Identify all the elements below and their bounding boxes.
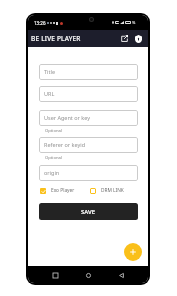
button[interactable]: Referer or keyid [39, 137, 138, 153]
button[interactable]: URL [39, 86, 138, 102]
button[interactable]: Recents [49, 269, 61, 281]
staticText: Optional [45, 128, 62, 134]
staticText: Optional [45, 155, 62, 161]
button[interactable]: Add [124, 243, 142, 261]
button[interactable]: Share [118, 32, 131, 45]
staticText: origin [44, 169, 60, 176]
staticText: % [132, 20, 136, 25]
button[interactable]: SAVE [39, 203, 138, 220]
staticText: URL [44, 90, 55, 97]
button[interactable]: Exo Player [40, 187, 75, 194]
staticText: 13:26 [34, 20, 46, 26]
staticText: User Agent or key [44, 114, 91, 121]
button[interactable]: origin [39, 165, 138, 181]
staticText: BE LIVE PLAYER [31, 34, 81, 43]
button[interactable]: Title [39, 64, 138, 80]
staticText: Exo Player [51, 187, 75, 194]
staticText: Referer or keyid [44, 141, 86, 148]
staticText: DRM LINK [101, 187, 124, 194]
button[interactable]: User Agent or key [39, 110, 138, 126]
staticText: Title [44, 68, 55, 75]
staticText: SAVE [81, 208, 96, 216]
button[interactable]: Back [115, 269, 127, 281]
button[interactable]: Security [132, 32, 145, 45]
button[interactable]: DRM LINK [90, 187, 124, 194]
button[interactable]: Home [82, 269, 94, 281]
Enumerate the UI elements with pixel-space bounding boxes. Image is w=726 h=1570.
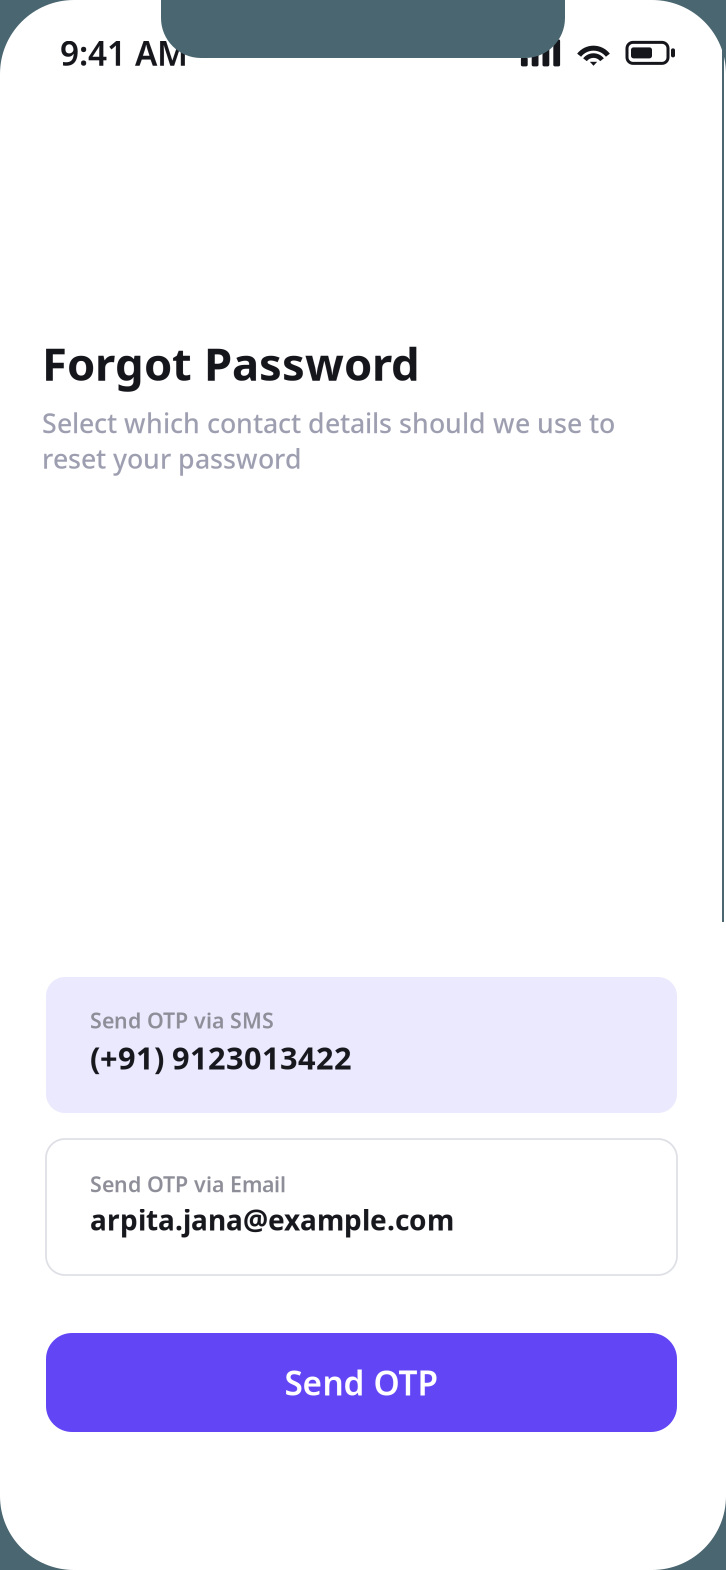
staticText: Send OTP bbox=[284, 1360, 438, 1405]
button[interactable]: Send OTP bbox=[46, 1333, 677, 1432]
staticText: arpita.jana@example.com bbox=[90, 1201, 454, 1238]
staticText: Forgot Password bbox=[42, 333, 420, 393]
staticText: Send OTP via SMS bbox=[90, 1006, 274, 1034]
button[interactable]: Send OTP via Email bbox=[46, 1139, 677, 1275]
staticText: Send OTP via Email bbox=[90, 1170, 286, 1198]
button[interactable]: Send OTP via SMS bbox=[46, 977, 677, 1113]
staticText: 9:41 AM bbox=[60, 31, 188, 75]
staticText: (+91) 9123013422 bbox=[90, 1037, 352, 1078]
staticText: Select which contact details should we u… bbox=[42, 405, 615, 476]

- [What is expected]
Write out the lines from the line with "Enumerate the UI" through the end of the records exactly; do not include pictures or any other lines.

- [Answer to the problem]
Enumerate the UI elements with pixel-space bounding boxes. Image is w=726 h=1570.
staticText: Send OTP bbox=[284, 1360, 438, 1405]
button[interactable]: Send OTP bbox=[46, 1333, 677, 1432]
staticText: arpita.jana@example.com bbox=[90, 1201, 454, 1238]
staticText: Forgot Password bbox=[42, 333, 420, 393]
staticText: Send OTP via SMS bbox=[90, 1006, 274, 1034]
button[interactable]: Send OTP via Email bbox=[46, 1139, 677, 1275]
staticText: Send OTP via Email bbox=[90, 1170, 286, 1198]
button[interactable]: Send OTP via SMS bbox=[46, 977, 677, 1113]
staticText: 9:41 AM bbox=[60, 31, 188, 75]
staticText: (+91) 9123013422 bbox=[90, 1037, 352, 1078]
staticText: Select which contact details should we u… bbox=[42, 405, 615, 476]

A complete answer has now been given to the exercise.